Escândalo no São Paulo expõe esquema de venda irregular de camarotes

Áudio revela movimentações de diretores e preocupações com consequências legais.

Escândalo no São Paulo expõe esquema de venda irregular de camarotes
Estádio do Morumbi, palco das irregularidades. Foto: São Paulo FC

Um áudio revela um esquema de venda irregular de camarotes no Morumbi, envolvendo diretores do São Paulo.

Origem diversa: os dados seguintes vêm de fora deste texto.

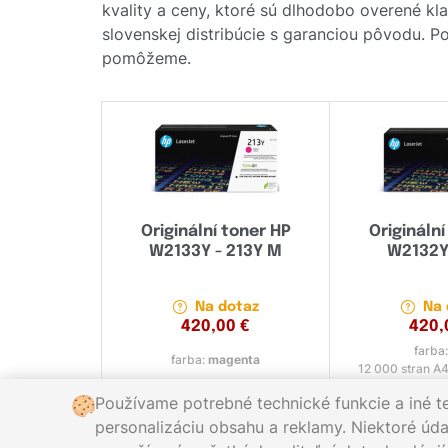
kvality a ceny, ktoré sú dlhodobo overené k
slovenskej distribúcie s garanciou pôvodu. Po
pomôžeme.
Originální toner HP
Originální
W2133Y - 213Y M
W2132Y
Na dotaz
Na 
420,00
€
420,
farba
farba:
magenta
12 000 stran A4
Používame potrebné technické funkcie a iné t
personalizáciu obsahu a reklamy. Niektoré údaj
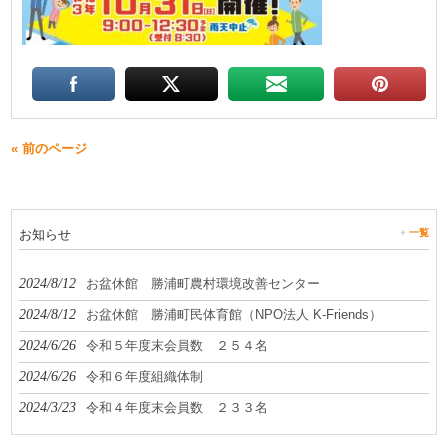
« 前のページ
お知らせ
一覧
2024/8/12
お盆休館 勝浦町農村環境改善センター
2024/8/12
お盆休館 勝浦町民体育館（NPO法人 K-Friends）
2024/6/26
令和５年度末会員数 ２５４名
2024/6/26
令和６年度組織体制
2024/3/23
令和４年度末会員数 ２３３名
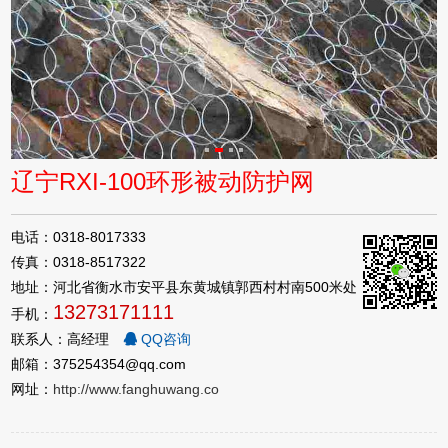
辽宁RXI-100环形被动防护网
电话：0318-8017333
传真：0318-8517322
地址：河北省衡水市安平县东黄城镇郭西村村南500米处
13273171111
手机：
联系人：高经理
QQ咨询
邮箱：375254354@qq.com
网址：
http://www.fanghuwang.co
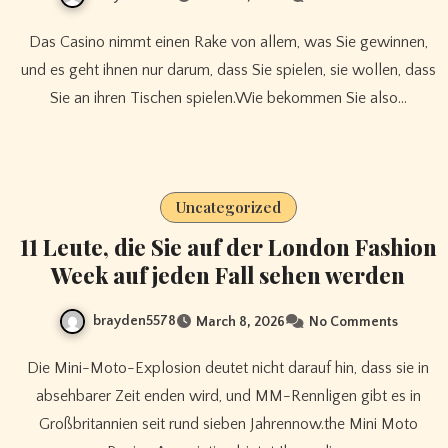
Das Casino nimmt einen Rake von allem, was Sie gewinnen,
und es geht ihnen nur darum, dass Sie spielen, sie wollen, dass
Sie an ihren Tischen spielen.Wie bekommen Sie also…
Uncategorized
11 Leute, die Sie auf der London Fashion
Week auf jeden Fall sehen werden
brayden5578
March 8, 2026
No Comments
Die Mini-Moto-Explosion deutet nicht darauf hin, dass sie in
absehbarer Zeit enden wird, und MM-Rennligen gibt es in
Großbritannien seit rund sieben Jahrennow.the Mini Moto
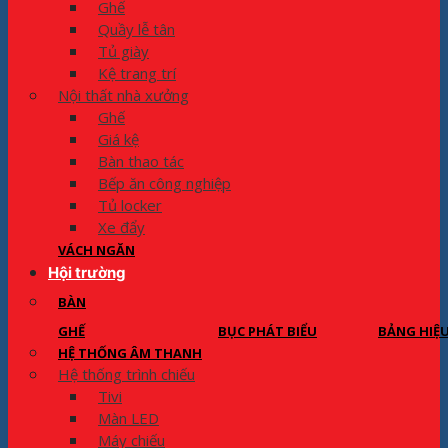
Ghế
Quầy lễ tân
Tủ giày
Kệ trang trí
Nội thất nhà xưởng
Ghế
Giá kệ
Bàn thao tác
Bếp ăn công nghiệp
Tủ locker
Xe đẩy
VÁCH NGĂN
Hội trường
BÀN
GHẾ
BỤC PHÁT BIỂU
BẢNG HIỆ
HỆ THỐNG ÂM THANH
Hệ thống trình chiếu
Tivi
Màn LED
Máy chiếu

Um esquema de venda irregular de camarotes no Estádio do Morumbi, envolvendo diretores do São Paulo Futebol Clube, foi revelado por um áudio obtido pelo site ‘ge.com’. O documento traz à tona preocupações sobre as repercussões legais que podem advir dessa prática, além de implicações diretas para a reputação dos envolvidos.

O Impacto do Escândalo

O áudio em questão inclui declarações de Douglas Schwartzmann, diretor adjunto das categorias de base, e Mara Casares, diretora feminina, cultural e de eventos do clube. Na gravação, Schwartzmann admite que ele e outros obtiveram ganhos financeiros com a venda irregular de camarotes, o que levanta questões éticas e legais sobre as operações do clube. O camarote 3A, também conhecido como “sala presidência”, foi mencionado como um dos espaços comercializados de forma inadequada durante shows, como o da cantora Shakira, onde os ingressos chegaram a ser vendidos por até R$ 2,1 mil.

A situação se complicou ainda mais com a ação judicial movida por Rita de Cassia Adriana Prado, uma intermediária que alegou ter sido prejudicada por Carolina Lima Cassemiro, da Cassemiro Eventos Ltda. A disputa gira em torno de 60 ingressos que teriam sido retidos sem autorização. A gravidade do caso foi acentuada pela pressão de Schwartzmann sobre Adriana para que ela retirasse a ação, enfatizando os danos potenciais à imagem de Mara Casares e outros diretores.

Detalhes do Esquema

O esquema, que parece ter sido uma prática sistemática, levanta várias questões sobre a governança no São Paulo. Na gravação, Schwartzmann menciona a possibilidade de que a prática clandestina fosse revelada à Justiça, evidenciando a preocupação com as repercussões que poderiam afetar não apenas os envolvidos, mas também a instituição como um todo. O clube, ao tomar conhecimento do conteúdo do áudio, declarou que tomará as medidas necessárias para apurar os fatos.

A diretora Mara Casares, por sua vez, pede encarecidamente para que Adriana retire o processo, argumentando que sua trajetória no clube poderia ser seriamente prejudicada. O envolvimento de figuras chave do clube, como o superintendente Marcio Carlomagno, também foi mencionado, levantando questões sobre a responsabilidade e a supervisão das operações no Morumbi.

Consequências e Possíveis Punições

O escândalo pode ter consequências sérias para os diretores envolvidos. De acordo com o estatuto do São Paulo, ações que prejudicam a imagem do clube podem resultar em punições que vão desde advertências a perda de mandato e inelegibilidade. Especialistas em direito afirmam que o caso pode se enquadrar no crime de estelionato, o que poderia levar a penas de até cinco anos de reclusão.

Além disso, a pressão pública e a possível repercussão em redes sociais e na mídia podem aumentar a pressão sobre os dirigentes para que tomem medidas corretivas. O São Paulo já confirmou que o camarote 3A pertence ao clube, negando qualquer envolvimento em práticas ilegais, mas a situação requer uma investigação completa para restaurar a confiança entre os torcedores e a administração.

O desenrolar desse caso pode definir o futuro de muitos envolvidos, tanto em termos de suas carreiras quanto em sua reputação no futebol brasileiro.